Waar het dus wel zo is dat CZ in haar vordering kan worden ontvangen en te gelden heeft dat X haar in ieder geval het bedrag van € 763,61 schuldig is, zal nader bepaald moeten worden of en - zo ja - in welke omvang een of meer nevenvorderingen van CZ zich eveneens voor toewijzing leent / lenen. Het antwoord op die vraag moet ontkennend luiden, althans voor zover die extra claims van CZ verder gaan dan de wettelijke rente over de hoofdsom vanaf de datum van dagvaarding als onherroepelijk verzuimmoment (in verband met de daarin besloten liggende functie van ingebrekestelling). Dit wordt hierna uitgewerkt.
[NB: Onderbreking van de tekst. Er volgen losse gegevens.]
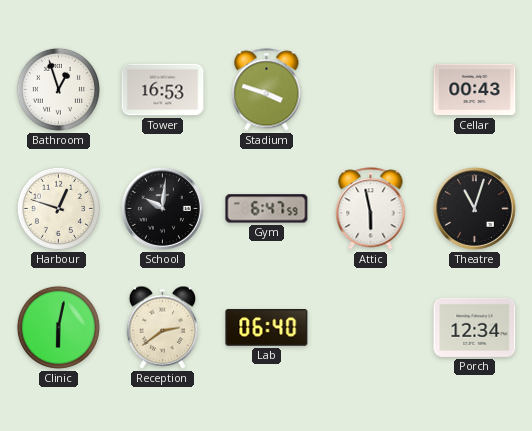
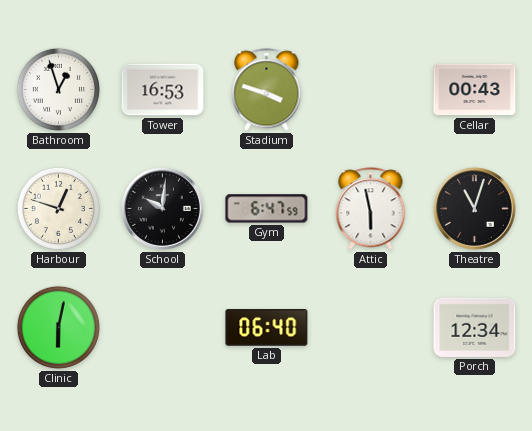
Reception: 2:39 -> none
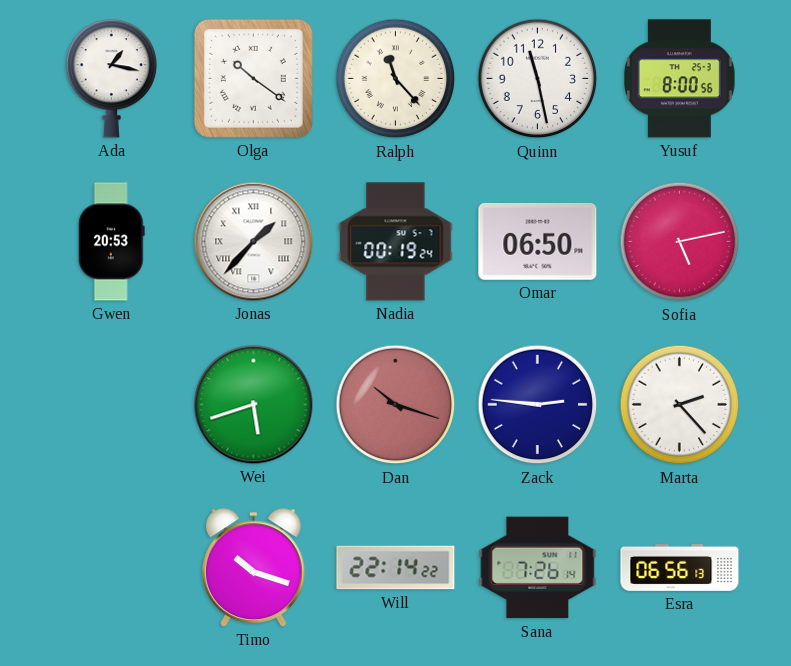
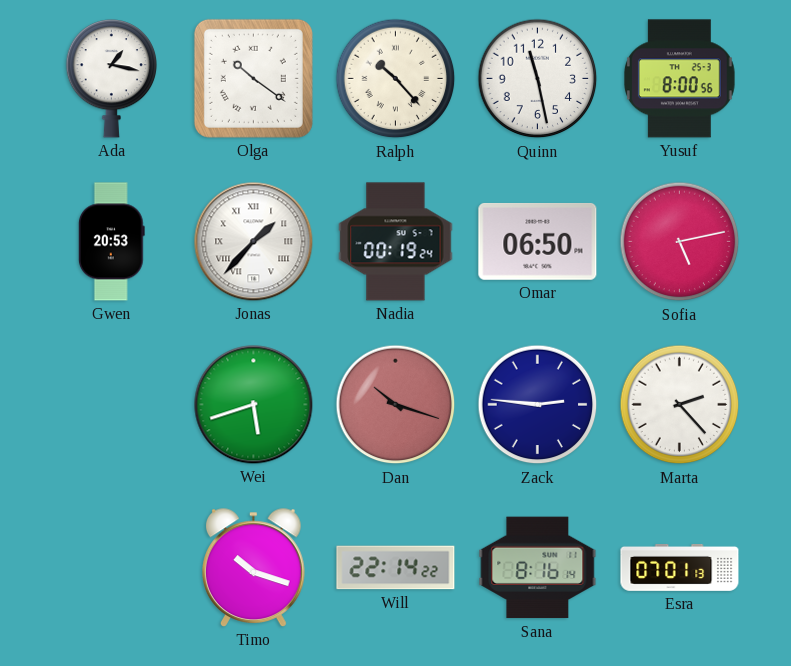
Ralph: 11:23 -> 10:23
Sana: 7:26 -> 8:16
Esra: 06:56 -> 07:01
De wijze waarop X zich verweert, heeft immers tot gevolg dat de kantonrechter ambtshalve dient na te gaan of naast de onbetwist gelaten hoofdverplichting van X tot betaling van achterstallige premie ook bedragen aan incassokosten en vervallen rente voor toewijzing in aanmerking komen op basis van de voorliggende feitelijke stellingen van CZ.
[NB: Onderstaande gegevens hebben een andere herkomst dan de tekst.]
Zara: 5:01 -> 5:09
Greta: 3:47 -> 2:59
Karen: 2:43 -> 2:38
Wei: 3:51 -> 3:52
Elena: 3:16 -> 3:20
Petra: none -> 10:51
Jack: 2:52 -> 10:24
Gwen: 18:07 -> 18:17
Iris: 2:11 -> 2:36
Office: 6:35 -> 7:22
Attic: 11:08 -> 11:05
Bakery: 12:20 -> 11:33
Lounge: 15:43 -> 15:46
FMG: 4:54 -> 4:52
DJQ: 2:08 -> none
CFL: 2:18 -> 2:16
Dat CZ in dit geval op basis van de bij exploot ontwikkelde stellingen geen recht kan doen gelden op vervallen rente en op vergoeding van incassokosten, is direct terug te voeren op haar bij herhaling door deze rechtbank gelaakte wijze van procederen. Ten aanzien van de inrichting van het exploot van dagvaarding en de wijze waarop CZ omspringt met de verplichting tot verbijzondering van algemene betogen en tot verklaring van de betekenis die zij aan niet voor zichzelf sprekende producties wenst toe te kennen, laat CZ in deze zaak wederom steken vallen. Inzichtelijkheid en volledigheid zijn ver te zoeken en dat is CZ als ‘repeatplayer’ zonder meer euvel te duiden. Inhoud en opbouw van het exploot doen (ook) in deze zaak onvoldoende recht aan de bedoelingen van de wetgever met de regels in het Wetboek van burgerlijke rechtsvordering (artikelen 21, 111 lid 3 en 85 Rv). Door essentiële stellingen en informatie in haar toelichting en onderbouwing van de (neven)vorderingen achterwege te laten en de noodzaak van verbindende schakels te verwaarlozen, doet CZ afbreuk aan de plicht efficiënt en correct te procederen. Delen van de vordering die niet of onvoldoende van een feitelijke grondslag voorzien zijn, komen in beginsel niet voor toewijzing in aanmerking. Dit is zelfs het geval als de gedaagde partij zich te dien aanzien tot een referte beperkt of louter vragen opwerpt, althans zich - zoals hier - beperkt tot summier verweer (vooral door zich te beroepen op financieel onvermogen). Dit tekortschieten van CZ wordt verergerd door het kennelijk welbewust (althans laakbaar) verzwijgen van ontwikkelingen na het e-mailbericht van 30 juni 2014 van de echtelieden X aan haar.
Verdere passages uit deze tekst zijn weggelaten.